2 Department of Pharmaceutical Chemistry, Faculty of Pharmacy, Universitas Airlangga, Jl Dr Ir H Soekarno Mulyorejo, Surabaya, East Java, Indonesia.
Abstract
Background: COVID-19, a global pandemic caused by SARS-CoV-2 infection, has led researchers around the world to search for therapeutic agents for treatment of the disease. The main protease (MPro) of SARS-CoV-2 is one of the potential targets in the development of new drug compounds for the disease. Some known drugs such as chloroquine and remdesivir have been repurposed for treatment of COVID-19, although the the mechanism of action of these compounds is still unknown. In addition to these known drugs, new drug compounds such as 5-O-benzoylpinostrobin derivatives are also potentially used as SARS-CoV-2 MPro inhibitors. This study aims to determine the potential of 5-O-benzoylpinostrobin derivatives as SARSCoV-2 MPro inhibitors, compared with several other compounds used in COVID-19 therapy.
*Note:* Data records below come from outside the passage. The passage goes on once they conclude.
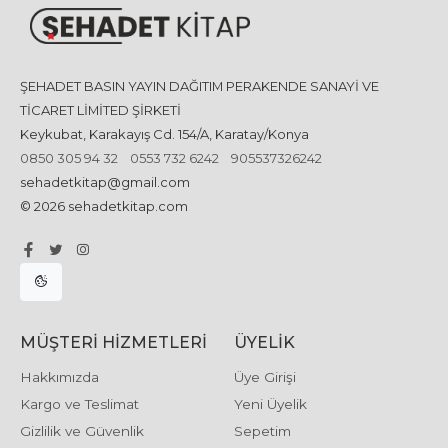
ŞEHADET BASIN YAYIN DAĞITIM PERAKENDE SANAYİ VE
TİCARET LİMİTED ŞİRKETİ
Keykubat, Karakayış Cd. 154/A, Karatay/Konya
0850 305 94 32
0553 732 6242
905537326242
sehadetkitap@gmail.com
© 2026 sehadetkitap.com
MÜŞTERI HIZMETLERI
ÜYELIK
Hakkımızda
Üye Girişi
Kargo ve Teslimat
Yeni Üyelik
Gizlilik ve Güvenlik
Sepetim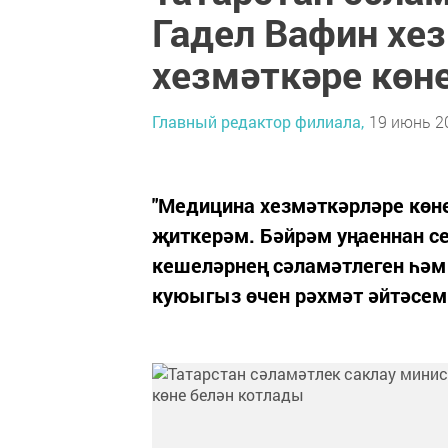
Гадел Вафин хе
хезмәткәре көн
Главный редактор филиала,
19 июнь 20
"Медицина хезмәткәрләре көне 
җиткерәм. Бәйрәм уңаеннан се
кешеләрнең сәламәтлеген һәм
куюыгыз өчен рәхмәт әйтәсем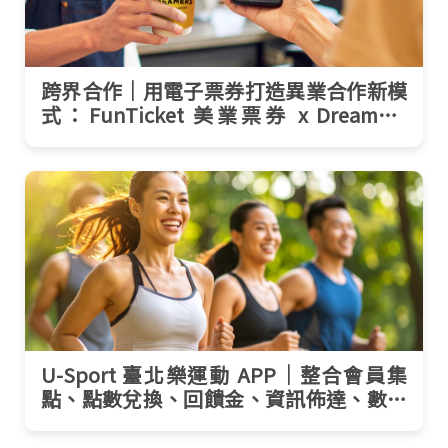
跨界合作｜用電子票券打造異業合作新模
式：FunTicket 美業票券 x Dreamers
Coffee
U-Sport 臺北樂運動 APP｜整合會員集
點、點數兌換、回饋金、資訊佈達、數據
行銷等系統功能神隊友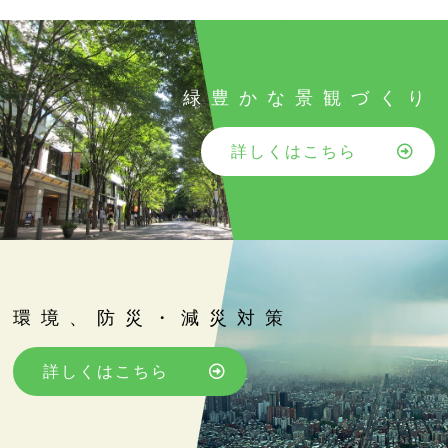
緑豊かな景観づくり
詳しくはこちら
環境、防災・減災対策
詳しくはこちら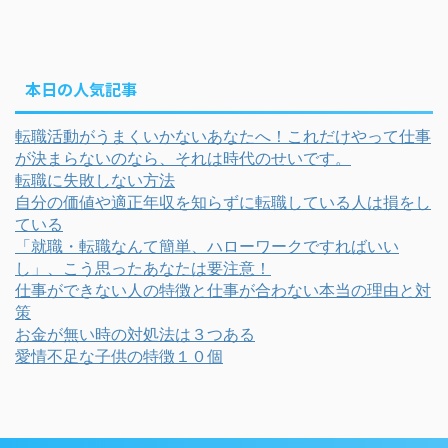
本日の人気記事
転職活動がうまくいかないあなたへ！これだけやって仕事
が決まらないのなら、それは時代のせいです。
転職に失敗しない方法
自分の価値や適正年収を知らずに転職している人は損をし
ている
「就職・転職なんて簡単、ハローワークですればいい
し」、こう思ったあなたは要注意！
仕事ができない人の特徴と仕事が合わない本当の理由と対
策
お金が無い時の対処法は３つある
愛情不足な子供の特徴１０個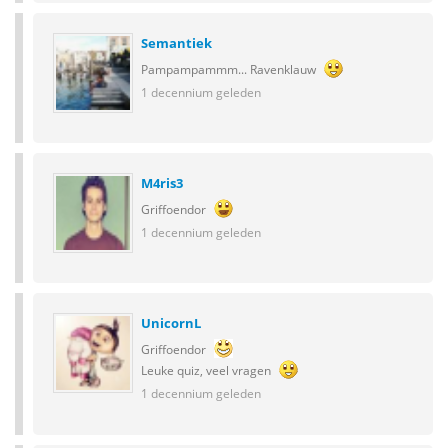
Semantiek
Pampampammm... Ravenklauw
1 decennium geleden
M4ris3
Griffoendor
1 decennium geleden
UnicornL
Griffoendor
Leuke quiz, veel vragen
1 decennium geleden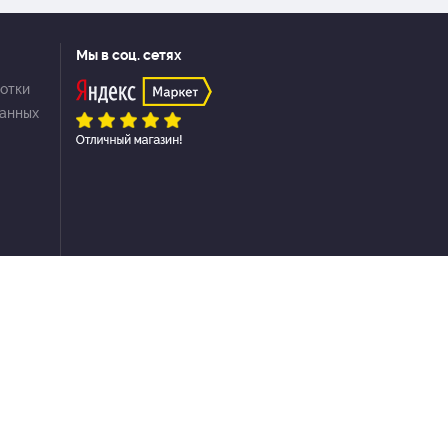
Мы в соц. сетях
отки
данных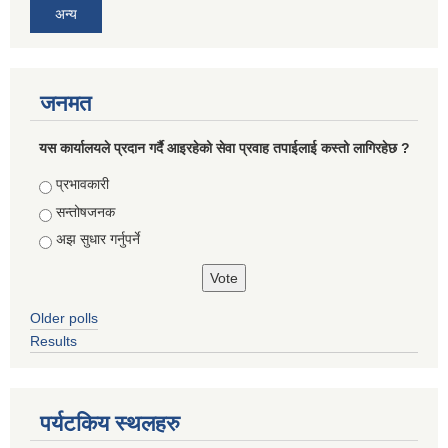
अन्य
जनमत
यस कार्यालयले प्रदान गर्दै आइरहेको सेवा प्रवाह तपाईलाई कस्तो लागिरहेछ ?
Choices
प्रभावकारी
सन्तोषजनक
अझ सुधार गर्नुपर्ने
Older polls
Results
पर्यटकिय स्थलहरु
Methods: In silico study was carried out by molecular docking of 5-O-benzoylpinostrobin derivatives using Autodock Vina on two SARS-CoV-2 MPro receptors with PDB IDs of 5R84 and 6LU7. The free energy of binding was calculated and the the interactions of each ligand were analyzed and compared with reference ligand.
Results: Three 5-O-benzoylpinostrobin derivatives each with fluoro, tertiary butyl, and trifluoromethyl substituents at 4-position of benzoyl group showed the lowest free energy of binding value and the highest similarity of ligand-receptor interactions with co-crystalized ligands. These three compounds even exhibited promising results in comparison with other reference ligands such as remdesivir and indinavir.
Conclusion: The results of this investigation anticipate that some 5-O-benzoylpinostrobin derivatives have the potential as SARS-CoV-2 MPro inhibitors.